Fiscal Fact Checker: Has the 'Doc Fix' Actually Become More Expensive?

A claim that has been popping up in some news circles over the past day is that the doc fix -- which freezes Medicare payments to physicians, instead of allowing them to be cut by 27 percent starting in March -- has become more expensive in light of CBO's new budget and economic outlook.

For example, an article in the National Journal states:

Permanent repeal of the flawed Medicare payment formula known as the sustainable growth rate just got a lot more expensive. According to the Congressional Budget Office, which released its new Budget and Economic Outlook report on Tuesday morning, a 10-year repeal of the growth-rate formula that froze doctors' rates at current levels would cost $316 billion, compared with $290 billion when CBO last calculated the rate in November.

It is true that the most recent estimate of the ten-year cost of the doc fix puts it at $316 billion and the previous estimate was $290 billion. Technically, Congress would have to come up with more savings to offset the cost. However, just citing the ten-year number ignores one fact: the ten-year windows are different.

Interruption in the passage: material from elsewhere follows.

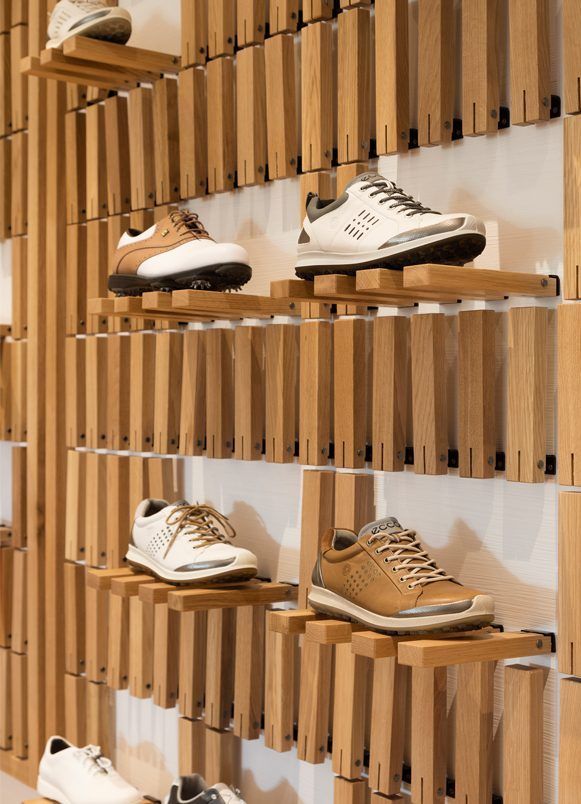 Identify the location of left shoes on a store wall. (58, 39), (162, 252), (372, 223), (396, 576), (192, 544), (87, 772), (217, 786).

One change that the new year ushers in is a shift in the ten-year budget window that CBO uses to evaluate costs. The most recent estimate evaluates the cost of the doc fix from 2013-2022, while the previous estimate from November uses 2012-2021. For a few reasons -- health care cost growth and the design of the SGR formula -- the doc fix costs much more in 2022 than it does in 2012, so shifting the budget window forward by a year automatically increases the doc fix's cost.

CBO Doc Fix Cost Estimates (billions)
  2012 2013 2014 2015 2016 2017 2018 2019 2020 2021 2022 2013-2021
Old Estimate $7.4* $18.3 $21.4 $24.5 $27.6 $30.5 $33.4 $37.2 $40.9 $44.7 N/A $278.5
New Estimate $9.3 $18.6 $21.1 $23.3 $26.3 $29.2 $32.2 $35.9 $39.6 $43.1 $46.9 $269.3
Difference $1.9 $0.3 -$0.3 -$1.2 -$1.3 -$1.3 -$1.2 -$1.3 -$1.3 -$1.6 N/A -$9.2

*Estimate is adjusted for the doc fix that was passed in December

As this table shows, using a comparable budget window (2013-2021), the cost estimate for the doc fix has actually gone down by about $9 billion. As we mentioned above, the doc fix costs significantly more in 2022 than 2012, so using 2013-2022 instead of 2012-2021 as the ten-year projection period increases the estimate's cost by almost $40 billion by itself.

So is the doc fix actually more expensive in the new CBO estimate? While it's true that it is more expensive in the 2013-2022 period than in the 2012-2021 period, over a comparable period the new estimate actually shows a cheaper doc fix.